Margot Kider est très bien en Lois Lane, incarnant parfaitement l'archétype de la femme forte et indépendante qui vit le jour dans les années 30. Elle allie à merveille bagout et innocence.
Tout le reste de la distribution est impeccable de Glen Ford en Papa Kent qui réchauffe le coeur à Valérie Perrine en Melle Techmaker pas si bête qu'elle n'en a l'air.


Même en enlevant une minute mes lunettes roses, ce film tient la route, à quelques détails près tels que :
Comment Lex sait-il que la kryptonite est toxique pour Sups?
Le retour dans le temps en faisant tourner la terre à l'envers? Vraiment?
Les paradoxes qui trouvent leur origine dans ce deus ex machina.
Pourquoi le cristal contenant toutes les connaissances de son père est-il vert? Couleur associée à la kryptonite (la plus reconnaissable en tout cas)?

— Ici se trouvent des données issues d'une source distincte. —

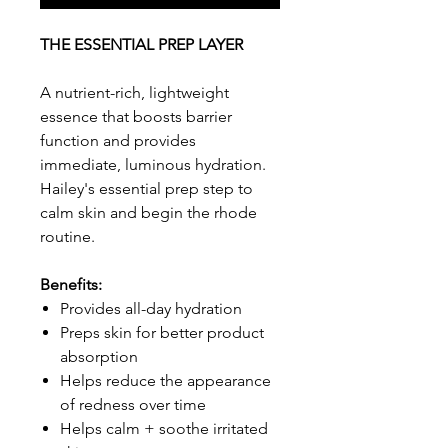
THE ESSENTIAL PREP LAYER
A nutrient-rich, lightweight
essence that boosts barrier
function and provides
immediate, luminous hydration.
Hailey's essential prep step to
calm skin and begin the rhode
routine.
Benefits:
Provides all-day hydration
Preps skin for better product
absorption
Helps reduce the appearance
of redness over time
Helps calm + soothe irritated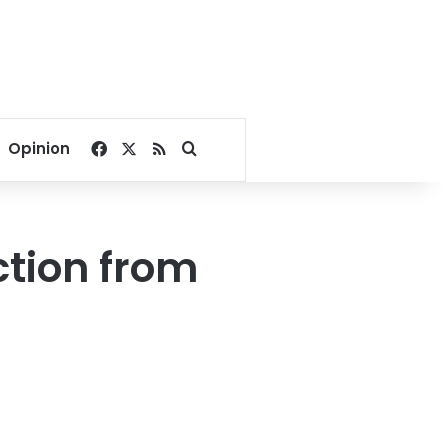
Facebook
X
RSS
Search for
Opinion
ction from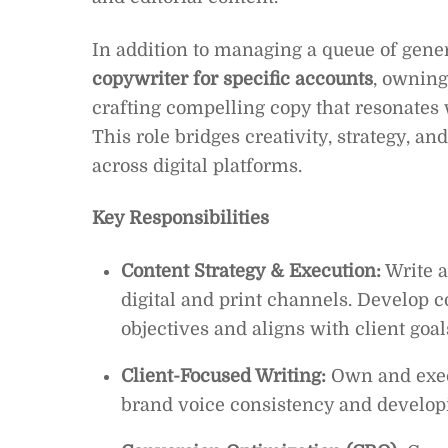
In addition to managing a queue of genera
copywriter for specific accounts
, owning
crafting compelling copy that resonates
This role bridges creativity, strategy, a
across digital platforms.
Key Responsibilities
Content Strategy & Execution:
Write a
digital and print channels. Develop 
objectives and aligns with client goal
Client-Focused Writing:
Own and execu
brand voice consistency and develop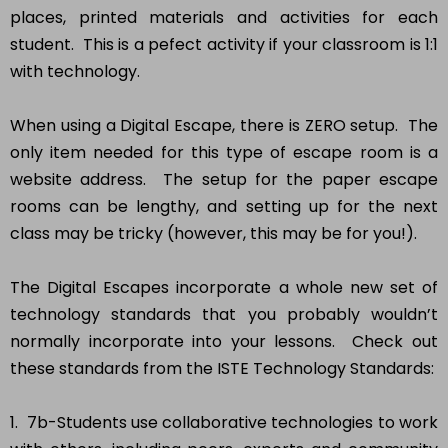
places, printed materials and activities for each
student. This is a pefect activity if your classroom is 1:1
with technology.
When using a Digital Escape, there is ZERO setup. The
only item needed for this type of escape room is a
website address. The setup for the paper escape
rooms can be lengthy, and setting up for the next
class may be tricky (however, this may be for you!).
The Digital Escapes incorporate a whole new set of
technology standards that you probably wouldn’t
normally incorporate into your lessons. Check out
these standards from the ISTE Technology Standards:
1. 7b-Students use collaborative technologies to work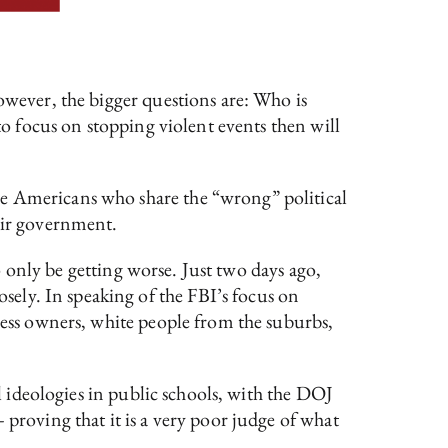
owever, the bigger questions are: Who is
to focus on stopping violent events then will
se Americans who share the “wrong” political
heir government.
to only be getting worse. Just two days ago,
ely. In speaking of the FBI’s focus on
iness owners, white people from the suburbs,
al ideologies in public schools, with the DOJ
 proving that it is a very poor judge of what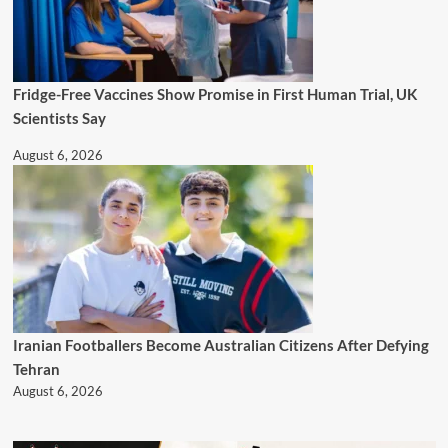
Fridge-Free Vaccines Show Promise in First Human Trial, UK
Scientists Say
August 6, 2026
Iranian Footballers Become Australian Citizens After Defying
Tehran
August 6, 2026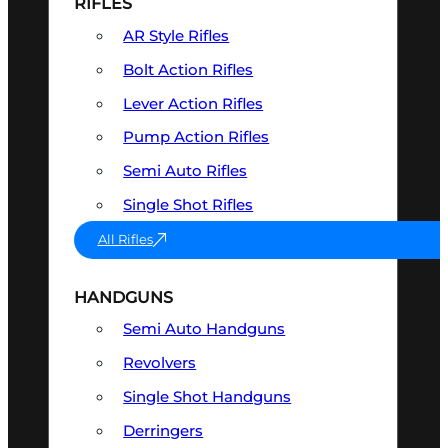
RIFLES
AR Style Rifles
Bolt Action Rifles
Lever Action Rifles
Pump Action Rifles
Semi Auto Rifles
Single Shot Rifles
All Rifles
HANDGUNS
Semi Auto Handguns
Revolvers
Single Shot Handguns
Derringers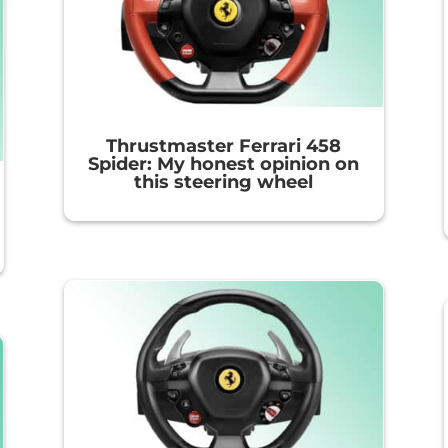
Thrustmaster Ferrari 458
Spider: My honest opinion on
this steering wheel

Mais je vois aussi une métaphore christique pas passée à la truelle qui ne se laisse voir que si on a envie de la voir, n'imposant pas sa vision du personnage au spectateur; une Métropolis New Yorkaise grouillante comme une fourmilière fournissant un contraste bienvenu avec la première partie du film et expliquant que Clark puisse se fondre dans la masse; des plans grandioses de champs de blé qui ouvrent vers un avenir sans limite (oui Man of Steel et consorts, c'est comme ça qu'on fait), un combat des figures paternelles dans le coeur de notre kryptonien préféré et son côté humain qui gagne à la fin sans pour autant manquer de respect à Jor EL; un personnage dont la double identité est rendue crédible par le jeu de son acteur plus que par ses accessoires.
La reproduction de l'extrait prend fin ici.